How to save a custom tokenizer

Hi,
I am new to spacy so this is my first time using this forum.

I have problem on saving custom tokenizer. I have trained a model as described over here https://spacy.io/usage/training#example-train-ner and got decent results without doing anything but to get high accuracy I had to use custom tokenizer as described over here https://spacy.io/usage/linguistic-features#native-tokenizers . But when i try to save the trained model it was not allowing me to save the model sines it couldn’t find to_disk() function in custom tokenizer config.So I found that, by changing “nlp.to_disk(output_dir)” to “nlp.to_disk(output_dir, disable=[‘tokenizer’])” did allow me to save the model without tokenizer. But when i try to load the model it says it cannot find tokenizer in model folder. So i tried to find a way to disable tokenizer while loading but i was unsuccessful. I found a helpful thread over here ‘/saving-custom-tokenizer/395’(i cant add full url due to number of links restriction in this forum) but i cant figure out how to implement the suggested fixes discussed in that thread with the way i have modified my tokenizer. Can anyone please help me on guiding me how to properly fix this issue.

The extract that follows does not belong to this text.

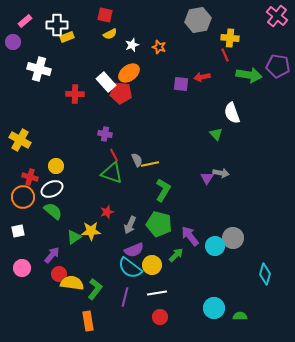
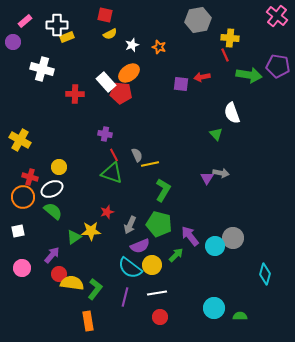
white cross at (39, 69): moved 3 px right
gray semicircle at (137, 160): moved 5 px up
yellow circle at (56, 166): moved 3 px right, 1 px down
purple semicircle at (134, 250): moved 6 px right, 4 px up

Sorry about the link restriction – this is just a setting for new accounts, to prevent spam bots.

Could you share the code of your custom tokenizer?

The solution discussed in this thread is definitely an option, especially for more advanced custom tokenizers – but depending on your code, it might not actually be necessary to implement all of the methods from scratch. And while you can package the tokenizer with the model if you want it to be super elegant, you don’t have to, especially not in the beginning while you’re still getting familiar with spaCy’s API :slightly_smiling_face:

So for now, the most important thing is to make the model save out something (anything!) as the tokenizer, so you can save it and load it back in without problems. You can then always re-add your tokenizer afterwards, by writing to nlp.tokenizer of the loaded model:

nlp = spacy.load('/your-custom-model')
nlp.tokenizer = your_custom_tokenizer(nlp)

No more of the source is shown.